I counted the little bundle in my hand. Five thousand rupees. The rest of it was still in my cupboard. I had never felt more conscience-stricken in my life. Here was I, ready to blow up this money and more on some products which I could well do without, while another girl, just a little older than me stood to lose everything for want of so little. I was not ready to light diyas because I wanted fancy fairy lights which would look trendy and cool, and here she was, trying to light a small diya for her father. Someone else, who was much older and wiser had decisively won the global versus local case which had been raging since last Diwali. My arguments did not have a leg to stand on.

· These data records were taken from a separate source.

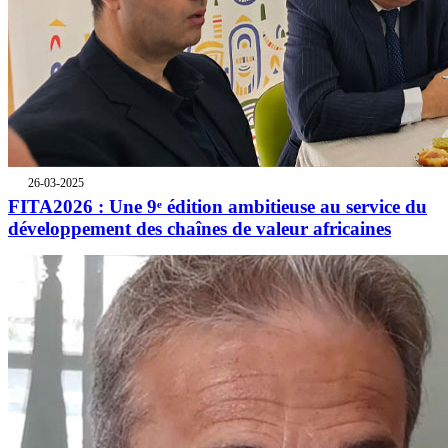
26-03-2025
FITA2026 : Une 9ᵉ édition ambitieuse au service du
développement des chaînes de valeur africaines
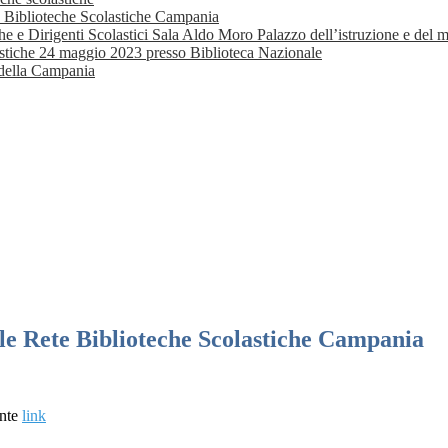
 Biblioteche Scolastiche Campania
 e Dirigenti Scolastici Sala Aldo Moro Palazzo dell’istruzione e del m
astiche 24 maggio 2023 presso Biblioteca Nazionale
e della Campania
e Rete Biblioteche Scolastiche Campania
ente
link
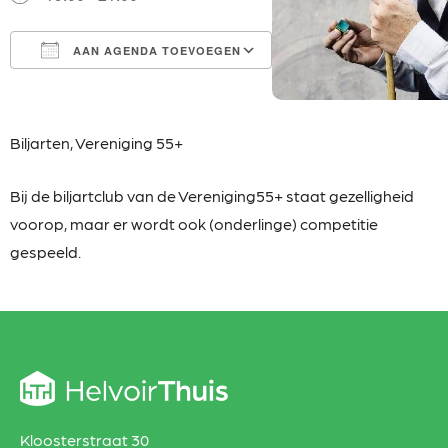
AAN AGENDA TOEVOEGEN
Download ICS
Google Calendar
iCalendar
Office 365
Outlook Live
Biljarten,
Vereniging 55+
Bij de biljartclub van de Vereniging55+ staat gezelligheid
voorop, maar er wordt ook (onderlinge) competitie
gespeeld.
Kloosterstraat 30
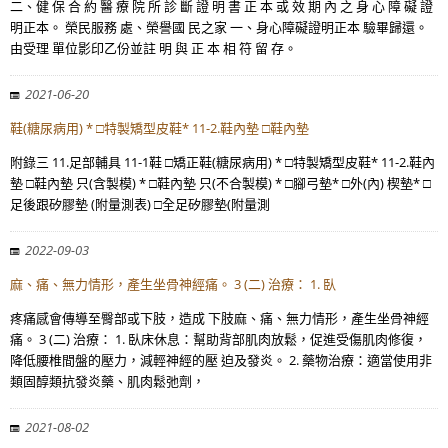
二、健 保 合 約 醫 療 院 所 診 斷 證 明 書 正 本 或 效 期 內 之 身 心 障 礙 證
明正本。 榮民服務 處、榮譽國 民之家 一、身心障礙證明正本 驗畢歸還。
由受理 單位影印乙份並註 明 與 正 本 相 符 留 存。
2021-06-20
鞋(糖尿病用) * □特製矯型皮鞋* 11-2.鞋內墊 □鞋內墊
附錄三 11.足部輔具 11-1鞋 □矯正鞋(糖尿病用) * □特製矯型皮鞋* 11-2.鞋內
墊 □鞋內墊 只(含製模) * □鞋內墊 只(不合製模) * □腳弓墊* □外(內) 楔墊* □
足後跟矽膠墊 (附量測表) □全足矽膠墊(附量測
2022-09-03
麻、痛、無力情形，產生坐骨神經痛。 3 (二) 治療： 1. 臥
疼痛感會傳導至臀部或下肢，造成 下肢麻、痛、無力情形，產生坐骨神經
痛。 3 (二) 治療： 1. 臥床休息：幫助背部肌肉放鬆，促進受傷肌肉修復，
降低腰椎間盤的壓力，減輕神經的壓 迫及發炎。 2. 藥物治療：適當使用非
類固醇類抗發炎藥、肌肉鬆弛劑，
2021-08-02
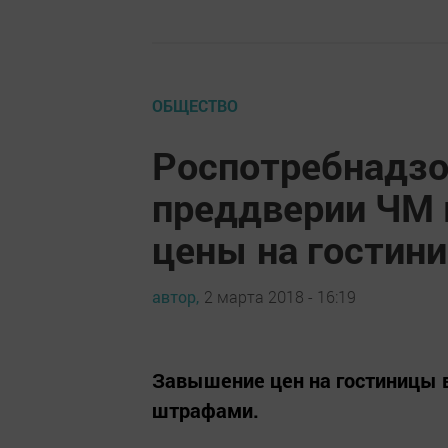
ОБЩЕСТВО
Роспотребнадзор
преддверии ЧМ
цены на гостин
автор,
2 марта 2018 - 16:19
Завышение цен на гостиницы в
штрафами.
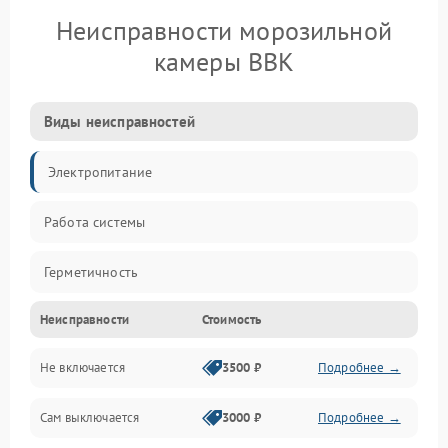
Неисправности морозильной
камеры BBK
Виды неисправностей
Электропитание
Работа системы
Герметичность
Неисправности
Стоимость
Механика
Не включается
3500 ₽
Подробнее →
Сам выключается
3000 ₽
Подробнее →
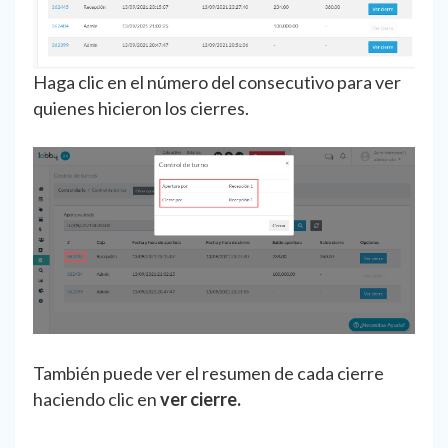
Haga clic en el número del consecutivo para ver
quienes hicieron los cierres.
También puede ver el resumen de cada cierre
haciendo clic en
ver cierre.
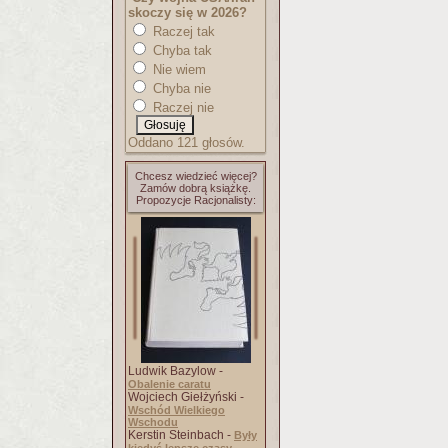
skoczy się w 2026?
Raczej tak
Chyba tak
Nie wiem
Chyba nie
Raczej nie
Oddano 121 głosów.
Chcesz wiedzieć więcej?
Zamów dobrą książkę.
Propozycje Racjonalisty:
Ludwik Bazylow -
Obalenie caratu
Wojciech Giełżyński -
Wschód Wielkiego
Wschodu
Kerstin Steinbach -
Były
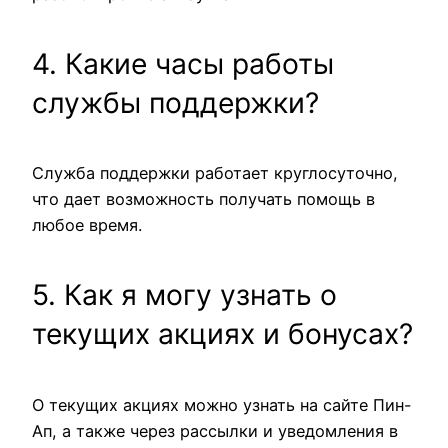
4. Какие часы работы
службы поддержки?
Служба поддержки работает круглосуточно,
что дает возможность получать помощь в
любое время.
5. Как я могу узнать о
текущих акциях и бонусах?
О текущих акциях можно узнать на сайте Пин-
Ап, а также через рассылки и уведомления в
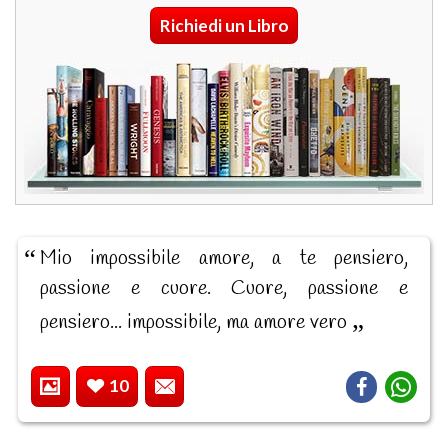
Richiedi un Libro
Mio impossibile amore, a te pensiero,
passione e cuore. Cuore, passione e
pensiero... impossibile, ma amore vero
10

Mom received a selfie of me dressed in a Bandhej saree, holding up a diya, while Phulwa fed me a morsel of ghewar, at the crack of dawn on Diwali day. As I scrolled through my photos later and came across the photos of Phulwa beaming in gratitude and Mom, with unabashed pride, I knew that Diwali was always delightful, never depressing. To receive so much love, following the traditions and going local was indeed a very small price to pay.
2 replies on “A Small Price To Pay”
Touched by the story! I didn’t know that young Indian girls have such dislike for traditional wear and the morning rituals of Diwali festival. I wish our schooling and education did more to educate on the importance of these rituals during festivals.